Pour les gros rouleurs "ultra" ou pour les anglais sur leur routes toutes pourries, le 30-32mm me parait vraiment bienvenue.
Sinon, le 28mm est idéal pour tout le monde, performant, grip, robuste, confort, suivant les modèles, chacun peut trouver son compte.
Marc jeudi 26 septembre 2024, 11:14
@gibus, je suis entièrement d'accord avec toi, c'était juste une constatation.
Je me demande quand même pour ceux qui font de la compétition, si un pneu de 25/28 n'est pas plus performant qu'un 30/32, pourtant je sais que Pogacar monte parfois des pneus de 30 sur son vélo... mais c'est Pogacar!
OlivieR jeudi 26 septembre 2024, 19:51
Sur les routes de la province du Luxembourg en Belgique je ne roule qu'en 28 ( et encore..mesurés à 30 sur mes jantes) voire 32 sur mon mulet. Pression en 28 à environ 3.8 + 4.3 pour un poids corporel de 78kg. Impossible pour moi d'envisager une taille inférieure ou une pression supérieure.

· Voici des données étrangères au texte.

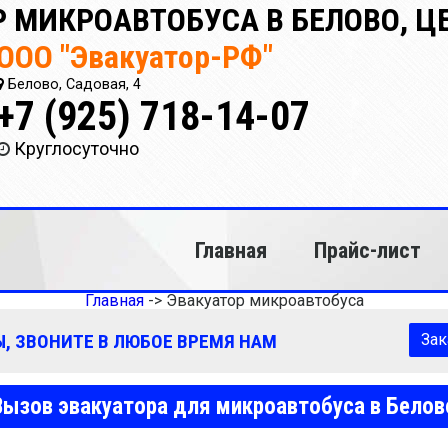
 МИКРОАВТОБУСА В БЕЛОВО, Ц
ООО "Эвакуатор-РФ"
Белово, Садовая, 4
+7 (925) 718-14-07
Круглосуточно
Главная
Прайс-лист
Главная
->
Эвакуатор микроавтобуса
, ЗВОНИТЕ В ЛЮБОЕ ВРЕМЯ НАМ
Зак
Вызов эвакуатора для микроавтобуса в Белов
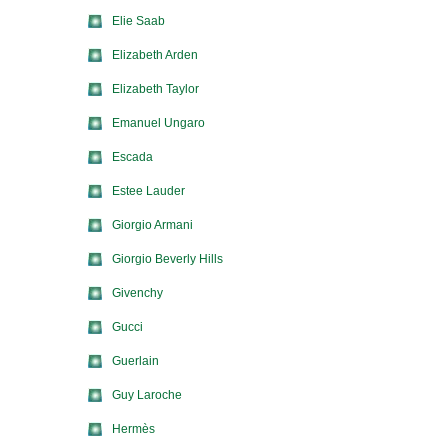
Elie Saab
Elizabeth Arden
Elizabeth Taylor
Emanuel Ungaro
Escada
Estee Lauder
Giorgio Armani
Giorgio Beverly Hills
Givenchy
Gucci
Guerlain
Guy Laroche
Hermès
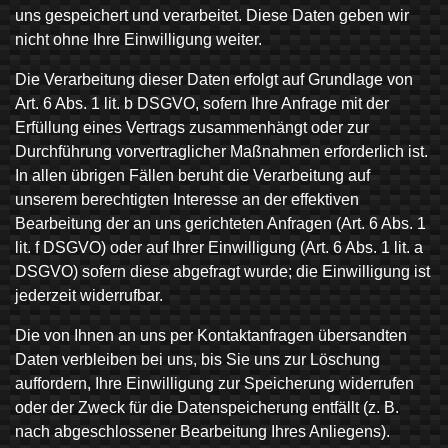
uns gespeichert und verarbeitet. Diese Daten geben wir
nicht ohne Ihre Einwilligung weiter.
Die Verarbeitung dieser Daten erfolgt auf Grundlage von
Art. 6 Abs. 1 lit. b DSGVO, sofern Ihre Anfrage mit der
Erfüllung eines Vertrags zusammenhängt oder zur
Durchführung vorvertraglicher Maßnahmen erforderlich ist.
In allen übrigen Fällen beruht die Verarbeitung auf
unserem berechtigten Interesse an der effektiven
Bearbeitung der an uns gerichteten Anfragen (Art. 6 Abs. 1
lit. f DSGVO) oder auf Ihrer Einwilligung (Art. 6 Abs. 1 lit. a
DSGVO) sofern diese abgefragt wurde; die Einwilligung ist
jederzeit widerrufbar.
Die von Ihnen an uns per Kontaktanfragen übersandten
Daten verbleiben bei uns, bis Sie uns zur Löschung
auffordern, Ihre Einwilligung zur Speicherung widerrufen
oder der Zweck für die Datenspeicherung entfällt (z. B.
nach abgeschlossener Bearbeitung Ihres Anliegens).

Speed jeudi 26 septembre 2024, 20:19
Je n'ai jamais encore sauté le pas pour des Pirelli, mais c'est bien d'avoir une vision réaliste sur un essai "longue durée" car déterminée par la durée de vie des pneus, comme tu le fais.
J'ai quand même l'impression que le matos qui équipe les vélos de route devient de plus en plus "du gravel de route", que çà soit entre les cadres, les roues et même aussi les pneus !
Nono80 vendredi 27 septembre 2024, 14:43
@gibus. C'est descendu bien plus bas que 23mm. A la fin des années 90, j'ai monté un vélo que mon velociste avait équipé avec du...19mm (vittoria open corsa cx). Pour mes 80kg, tu mettais 9 bars à l'arrière et 8.5 à l'avant, sinon tu pensais rouler à plat. Il me semble même qu'il y a eu du 18mm pour les CLM chez les pros.
C'était l'époque où le monde du vélo pensait que plus c'était fin, moins tu avais de résistance.
ORe samedi 23 novembre 2024, 20:10
Je possède ces pneus en 30mm, sur des jantes à 17mm de largeur interne, ils "tombent" à 29mm, pour compléter les infos données.